Слободкина этим удивить было трудно, он и в обычные-то дни писал каждую свободную минуту, а сегодня у него был особый резон переплюнуть любого Наполеона. Да и адресатов много: матери в Москву, другу на Дальний Восток, другому другу в Ленинград, а главное — той, кому посвящены все его мысли и дела, имени которой не знал пока никто в роте. На конвертах он старательно выводил: «И. С. Скачко». Даже писарь, через которого шла вся корреспонденция роты, еще не догадался, что «И» — это вовсе не «Иван» и не «Илья», а «Инесса».

Слободкин сидел в красном уголке первой роты и писал: «Добрый день, Иночка! Я был трусом. Слышишь? Самым настоящим. И мне не стыдно сегодня в этом признаться. А вчера я все-таки прыгнул. Сам, без всяких толкачей. Командир доволен. В следующую субботу дает увольнительную на целые сутки! Представляешь? Я так рад, что не могу сообразить сейчас, много ли времени до нашей субботы. Сколько часов? Сколько тысяч минут? Скорей бы, скорей летели дни, часы и минуты. А потом — целые сутки вместе! Ты знаешь, Инка, я сейчас такой храбрый, что, кажется, расцеловал бы тебя при всем честном народе. Чур, это между нами: командир узнает, отберет увольнительную…»

Слободкин перечитывал письмо, разрывал на мелкие клочки, принимался за следующее. Оно опять начиналось словами: «Добрый день, Иночка!». Только о прыжках в нем уже ни слова. Нельзя же в самом деле рассекречивать часть, сто раз об этом говорено. Ну, а раз нельзя о прыжках, так и о трусости, и о храбрости ни к чему. Слободкин писал: «Я жив, здоров, чего и тебе желаю». А потом с ожесточением уничтожил и это письмо. Принимался за новое: «Милая, милая Иночка! Мне дают увольнительную, я приеду в Клинск и опять скажу все те слова, которые тебе так понравились: дорогая, хорошая моя, я люблю тебя! Понимаешь? Люб-лю!»

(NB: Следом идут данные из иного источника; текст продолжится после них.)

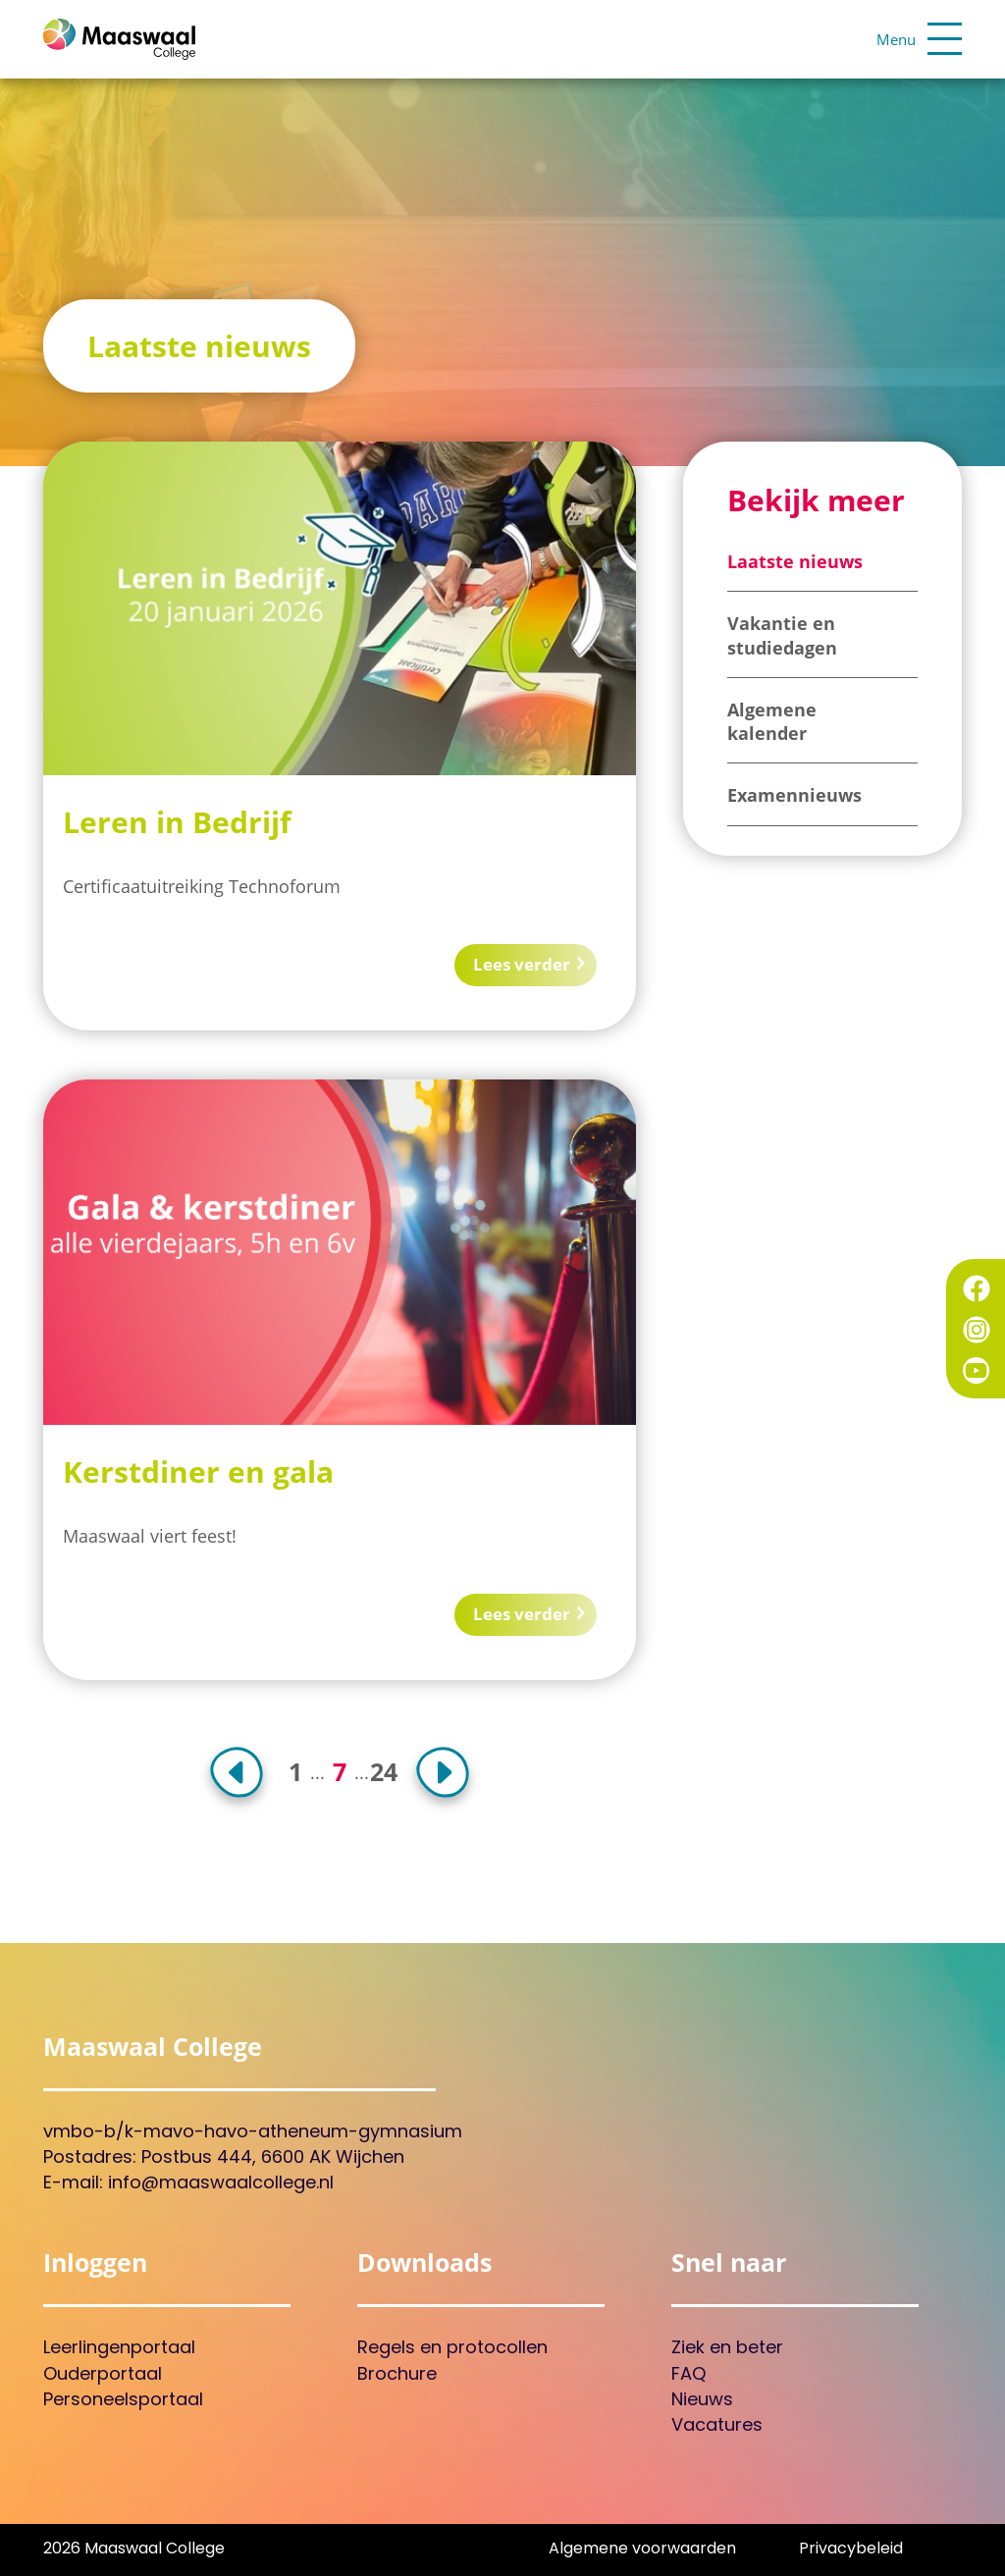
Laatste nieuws (795, 561)
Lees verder (515, 963)
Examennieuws (794, 795)
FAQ (688, 2375)
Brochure (397, 2375)
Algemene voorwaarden (642, 2549)
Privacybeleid (851, 2549)
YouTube (976, 1371)
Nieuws (702, 2401)
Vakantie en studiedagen (782, 634)
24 (383, 1772)
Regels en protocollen (452, 2348)
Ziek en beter (727, 2348)
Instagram (976, 1329)
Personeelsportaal (123, 2401)
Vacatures (717, 2426)
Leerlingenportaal (119, 2348)
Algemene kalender (772, 721)
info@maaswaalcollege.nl (221, 2184)
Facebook (976, 1288)
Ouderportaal (102, 2375)
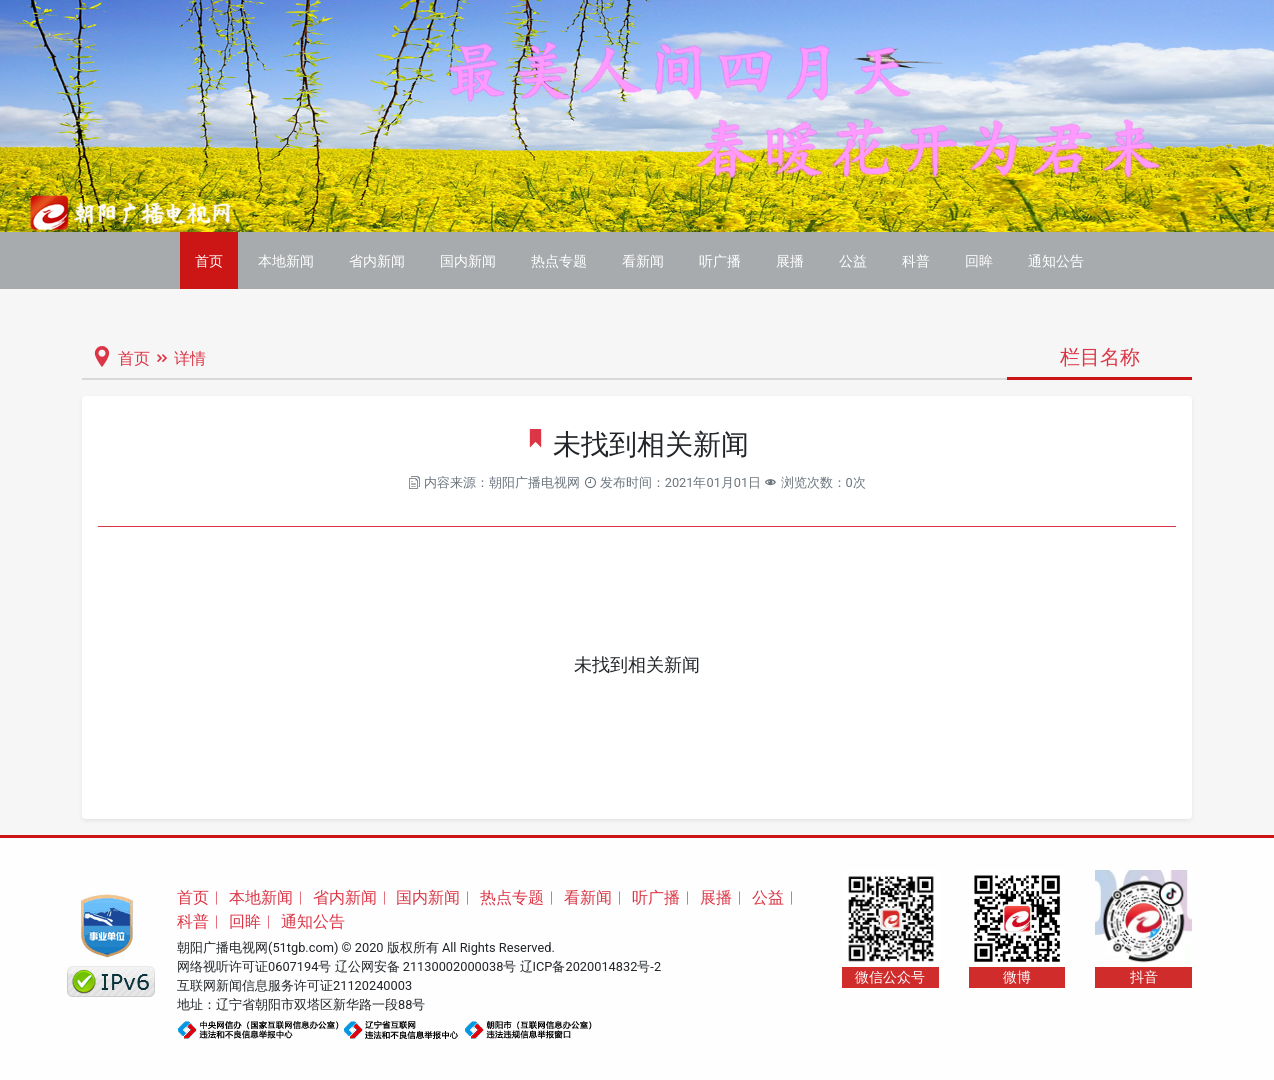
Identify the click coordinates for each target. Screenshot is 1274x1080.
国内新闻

Ни одного письма Слободкин в это воскресенье так и не отправил. Просто он стал действительно считать дни и часы, оставшиеся до встречи. Считал и потом — на марше, на стрельбах и, да простит его замполит Коровушкин, на политзанятиях…

Это были самые длинные дни и часы Слободкина. Если бы не служба, не железная необходимость выполнять свой солдатский долг, эти дни и часы, наверно, вообще никогда б не кончились.

Но служба есть служба, она из земли подымает солдат и кидает в бой, ни с кем не церемонится. Началась новая неделя, а с нею новые тревоги, новые учения.

Уже в понедельник, во время очередных занятий по укладке парашютов, по роте прошел слух — завтра прыжки.

Спокойно, с достоинством встретил эту весть Слободкин: ни один человек в роте больше не смотрел на него сочувственно, ни один! Он и сам теперь мог бы кого-нибудь пожалеть, только вот кого? Новеньких не было и ожидались не раньше осени.